Ricapitolando, a fronte di tre sole fonti di energia “sporche” (carbone, petrolio, gas naturale) da sorgenti fossili, esistono almeno sei fonti di energia “pulite” e rinnovabili (idroelettrico, solare, eolico, geotermico, biomasse, idrogeno) che almeno in parte, necessitano di sviluppi tecnologici e di economie di scala facilmente raggiungibili nel breve–medio termine per essere competitivi con le fonti inquinanti tradizionali.
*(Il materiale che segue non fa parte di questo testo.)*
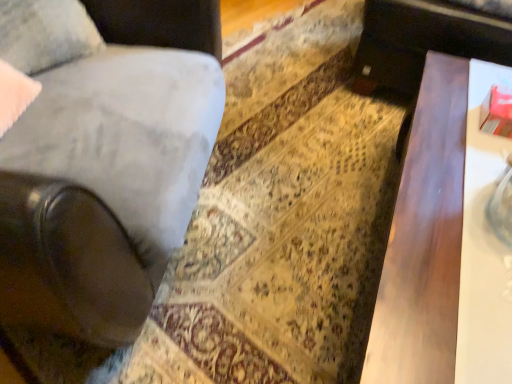 Question: Does dark wood table at right have a lesser height compared to velvet gray pillow at upper left?

Choices:
 (A) yes
 (B) no

Answer: (B)

Question: Is dark wood table at right taller than velvet gray pillow at upper left?

Choices:
 (A) yes
 (B) no

Answer: (A)

Question: Is dark wood table at right directly adjacent to velvet gray pillow at upper left?

Choices:
 (A) yes
 (B) no

Answer: (B)

Question: Is velvet gray pillow at upper left at the back of dark wood table at right?

Choices:
 (A) no
 (B) yes

Answer: (A)

Question: Is dark wood table at right closer to camera compared to velvet gray pillow at upper left?

Choices:
 (A) yes
 (B) no

Answer: (A)

Question: From a real-world perspective, is dark wood table at right located beneath velvet gray pillow at upper left?

Choices:
 (A) yes
 (B) no

Answer: (A)

Question: Considering the relative positions of dark wood table at right and suede-like gray chair at left in the image provided, is dark wood table at right behind suede-like gray chair at left?

Choices:
 (A) yes
 (B) no

Answer: (A)

Question: Considering the relative sizes of dark wood table at right and suede-like gray chair at left in the image provided, is dark wood table at right bigger than suede-like gray chair at left?

Choices:
 (A) yes
 (B) no

Answer: (B)

Question: Is dark wood table at right thinner than suede-like gray chair at left?

Choices:
 (A) no
 (B) yes

Answer: (B)

Question: Is dark wood table at right not inside suede-like gray chair at left?

Choices:
 (A) no
 (B) yes

Answer: (B)

Question: Is suede-like gray chair at left a part of dark wood table at right?

Choices:
 (A) yes
 (B) no

Answer: (B)

Question: Is dark wood table at right oriented towards suede-like gray chair at left?

Choices:
 (A) no
 (B) yes

Answer: (A)

Question: Is velvet gray pillow at upper left located outside dark wood table at right?

Choices:
 (A) yes
 (B) no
Poi ne esiste una settima (nucleare) in fase di rapido sviluppo per giungere alla modalità intrinsecamente sicura e soprattutto senza scorie che dovrebbe essere ricompresa tra le fonti energetiche “pulite” anche se non rinnovabili.
Ecco, dunque, che il mio ragionamento sul grave torto che affligge la decisione di continuare nell’uso del carbone ed altri combustibili fossili come fonte primaria di energia per un altro paio di decenni da parte di India e Cina, al COP-26 di Glasgow*, è valido e ben circostanziato. A nessuno dei paesi industrializzati mancano le fonti alternative e le tecnologie per il loro sfruttamento in tempi relativamente brevi, con conseguenti vantaggi ambientali per le loro popolazioni e climatici globali. Si tratta ancora una volta di volontà politica e di impostazione di obiettivi lungimiranti, piuttosto che la rincorsa del consenso e del ritorno economico immediati.